Kernel for pixel format conversions

dstankewitz · October 14, 2020, 10:24am

I’m currently investigating CUDA for enhancing the performance of my application regarding image conversion.

I get a frame buffer (VUYA 4:4:4:4 packed) as float* and would like to convert it to something like ayuv 4:4:4:4 16 bit packed.

Are there any existing kernels performing better then my first try below?

// VUYA 4444 32f -> ayuv64le
__global__ void convert_kernel(const float4* d_src, ushort4* d_dst, const int width, const int height)
{
    int x = blockIdx.x * blockDim.x + threadIdx.x;
    int y = blockIdx.y * blockDim.y + threadIdx.y;

    if (x >= width || y >= height)
        return;

    const int p = y * width + x;
    const int p2 = (height - 1 - y) * width + x;

    d_dst[p2].x = (unsigned short)(d_src[p].w * 65535.0f); // A
    d_dst[p2].y = (unsigned short)(((d_src[p].z + 0.07306f) / 1.16438f) * 65535.0f); // Y
    d_dst[p2].z = (unsigned short)(((d_src[p].y + 0.57143f) / 1.14286f) * 65535.0f); // U
    d_dst[p2].w = (unsigned short)(((d_src[p].x + 0.57143f) / 1.14286f) * 65535.0f); // V
}

njuffa · October 14, 2020, 6:50pm

I would suggest running this code through the CUDA profiler. It looks bound by memory throughput to me, so make sure to maximize effective bandwidth.

Mathematically, you can simplify ((X + C0) / C1) * C2 into a single fmaf (X, C2/C1, C0*C2/C1), but that is unlikely to provide benefits in memory-throughput bound code.

The code seems to flip the image vertically in addition to simply converting the format.

dstankewitz · October 14, 2020, 8:19pm

Thanks for the suggestions. I changed it a bit and removed the divisions:

d_dst[p2].x = (unsigned short)(d_src[p].w * 65535.0f); // A
d_dst[p2].y = (unsigned short)((d_src[p].z + 0.07306f) * 56294.565f); // Y
d_dst[p2].z = (unsigned short)((d_src[p].y + 0.57143f) * 57343.125f); // U
d_dst[p2].w = (unsigned short)((d_src[p].x + 0.57143f) * 57343.125f); // V

I ran it in the profiler and it seems the kernel itself is actually not that much of an issue and it’s already 3 times faster than using AVX2. It’s rather the cudaMemCopy() to the device and back to the host that causes a delay of ~10ms. Is there a chance or technique to speed this up a bit?

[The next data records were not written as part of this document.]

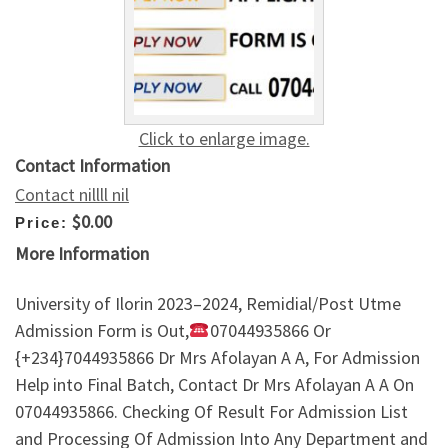
Click to enlarge image.
Contact Information
Contact nillll nil
$0.00
Price:
More Information
University of Ilorin 2023–2024, Remidial/Post Utme
Admission Form is Out,
07044935866 Or
{+234}7044935866 Dr Mrs Afolayan A A, For Admission
Help into Final Batch, Contact Dr Mrs Afolayan A A On
07044935866. Checking Of Result For Admission List
and Processing Of Admission Into Any Department and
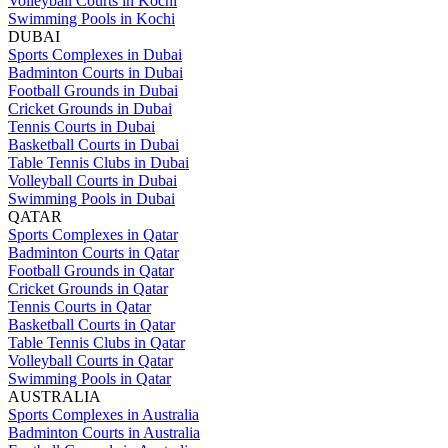
Volleyball Courts in Kochi
Swimming Pools in Kochi
DUBAI
Sports Complexes in Dubai
Badminton Courts in Dubai
Football Grounds in Dubai
Cricket Grounds in Dubai
Tennis Courts in Dubai
Basketball Courts in Dubai
Table Tennis Clubs in Dubai
Volleyball Courts in Dubai
Swimming Pools in Dubai
QATAR
Sports Complexes in Qatar
Badminton Courts in Qatar
Football Grounds in Qatar
Cricket Grounds in Qatar
Tennis Courts in Qatar
Basketball Courts in Qatar
Table Tennis Clubs in Qatar
Volleyball Courts in Qatar
Swimming Pools in Qatar
AUSTRALIA
Sports Complexes in Australia
Badminton Courts in Australia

What’s also wondering me is that my Quadro P2000 is way faster than an RTX 2080 TI.

njuffa · October 14, 2020, 8:30pm

When transforming the math why stop stop halfway? The CUDA compiler is conservative (which is a Good Thing™ for numerical code) and won’t re-associate floating-point computation other than applying fmul/fadd contraction into fma.

fmaf (d_src[p].z, 65535.0f/1.16438f, 0.07306f*65535.0f/1.16438f);

BTW, I assume those magic numbers in your code are actually fractions of some sort, e.g. 1.16438 = 298/256? If so, it would be clearer to write them accordingly so someone who reads the code can more easily see what is going on. The compiler is going to evaluate compile-time constant expressions just fine, leaving a single constant.

(1) Make sure the PCIe interface is actually operating at full PCIe gen3 x16 speeds. In many systems, only one or two of the PCIe slots are configured as x16. (2) Copy the data in as huge chunks as possible, to minimize overhead (3) Pin the host side memory you are transferring to/from. As a general strategy, minimize data movement between host and device. If this kernel is the only thing you are doing with the data, performance will be limited by anemic PCIe throughput.

Let the CUDA profiler guide you. Are both executables compiled with full optimization and for the correct GPU target architecture? Are the memory access patterns of the kernel optimal? Does anything change when you try restricted pointers (I doubt this makes a difference here but good practice):

__global__ void convert_kernel (const float4* __restrict__ d_src, ushort4* __restrict__ d_dst, const int width, const int height)

njuffa · October 14, 2020, 9:50pm

As far as I can determine from rummaging around the internet, the magic numbers in the code are from YCbCr standard color space conversion:

Y’ = 16 + 219 * Y ==> 16/219 ~= 0.07306, 255/219 ~= 1.16438
C_B = 128 + 224 * P_B ==> 128/224 ~= 0.57143, 256/224 ~= 1.14286
C_R = 128 + 224 * P_R ==> 128/224 ~= 0.57143, 256/224 ~= 1.14286

dstankewitz · October 16, 2020, 4:58pm

Yes, the magic numbers are also adjusting the video levels (limited range).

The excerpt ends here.